除了電話滋擾,行動也會受到滋擾。有時行短短一段路,也像打木人巷一樣,要面對不少障礙:纖體、補習社、食肆、大紀元、民建聯、民主黨、電訊、寬頻、樂施米、無國界醫生 ......。 而最難拒絕的是一班阿公阿婆捧着錢箱攔住去路,明明不是禮拜三不是禮拜六,他們又不是賣旗,卻一味嚷着:「請幫助老人家。」幫助老人家沒有問題,問題是這些 老人家究竟代表哪一個機構?「噹!」一個僧人站在路旁,使勁敲響手上的銅缽,一面似笑非笑、打拱作揖;還不是要錢!好不容易我打出了木人巷,卻剛好目 送我要搭的那班巴士離開車站,絕塵而去。

2010年9月22日 星期三

集思錄 (0910——補遺)

** 很多人過了中秋節就發愁,因為不知如何處理吃不完的月餅。我父子倆少少地也有三盒,都是親戚朋友送的。正所謂行船爭解纜,我率先宣布,願意以一個百分百香港製造的雙黃白蓮蓉月餅,交換一個泰國金柚,先到先得,勿失良機。

** 喜鵲報喜,烏鴉報喪,因此大多數人都不喜歡烏鴉,嫌烏鴉嘴不吉 利。然而嚴浩卻在報上為烏鴉平反。他說烏鴉不單是益鳥,還罕有地懂得反哺。老烏鴉飛不動了,小烏鴉會反過來餵養父母。他又說烏鴉智商高。在東洋某大學前有 一組紅綠燈,一群烏鴉會啣着核桃歇在路旁樹枝上,一俟綠燈變紅,便立即飛至停車線前,放下核桃,待車輪把核桃輾碎後,再飛回馬路啄食。

** 其實,早在一千二百年前白居易已為烏鴉說盡好話。百行孝為先,白居易這樣描寫烏鴉:「慈烏失其母,啞啞吐哀音,晝夜不飛去,經年守故林。夜夜夜半啼,聞者為沾襟,聲中如告訴,未盡反哺心。......」同一個作者,〈慈烏夜啼〉與〈燕詩〉正好是一個鮮明的對比。

** 電影〈為波比禱告〉(Prayers For Bobby) 講 述男主角波比向家人承認自己是同性戀者,雖然得到父親和兄弟姊妹的諒解,卻不為母親接納。母親是虔誠的基督徒,引舊約聖經說同性戀罪大惡極。她帶波比上教 堂、看心理醫生,還為波比懇切禱告,祈求上帝將波比醫治。
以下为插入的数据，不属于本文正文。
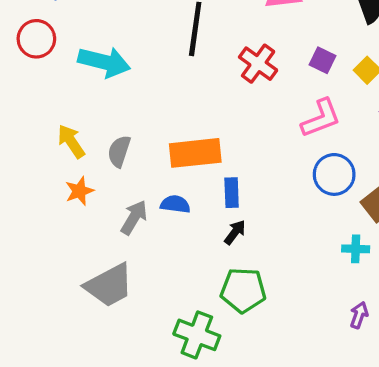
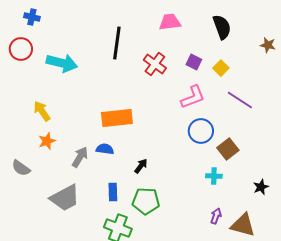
gray semicircle: (119, 151) -> (21, 168), moved, turned -72
blue rectangle: (232, 193) -> (113, 192), moved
到最後母子關係破裂,波比離家出走,更因為受不了別人歧視,自殺死了。母親先是徬徨,繼而自 責,不斷追問牧師波比是否會下地獄,將來能否相見。經過漫長而痛苦的掙扎、反省,她終於明白,上帝沒有醫治波比,因為波比根本沒有病。

** 電影選取這樣的題材難免引起爭議,但電影改編自真人真事,我們便不得不認真思考。

2010年9月19日 星期日

電影廣告

我已很久沒有買報紙了。我每日都上網看報紙,一來乾手淨腳,二來慳錢、方便。然而世上沒有免費午餐,網上報紙也附送廣告,有時在螢幕上飄來飄去,有時索性遮蓋着大半個螢幕,非常霸道。而關閉廣告的「X」卻每次在不同位置,硬要讀者有多一、兩秒鐘「欣賞」廣告的時間。

自從有動新聞之後,電影廣告逐漸取代文字廣告,要看動新聞先要盡一點義務,硬吞一段廣告片。小兒說本來有方法可以翻過這段廣告直接看動新聞,奈何道高一尺魔高一丈,這個漏洞最近也被堵塞了。

我其實不介意看電影廣告,我甚至對電影廣告有一份情意結。在電視尚未稱霸的時代,我每次進戲院都會提早十五分鐘,目的就是要看電影廣告。當然,那時的電影廣告無論在意念、技術與內容都比現在的更多姿多采。令我印象最深刻的有以下幾個:

泛美航空公司——一個小女孩正在盪鞦韆,愈盪愈高,帶出一首歌。歌詞是:「碧海青天景色美,海闊天空新天地,天天嚮往萬里路,一飛沖天心歡喜。泛美,帶我共你 ......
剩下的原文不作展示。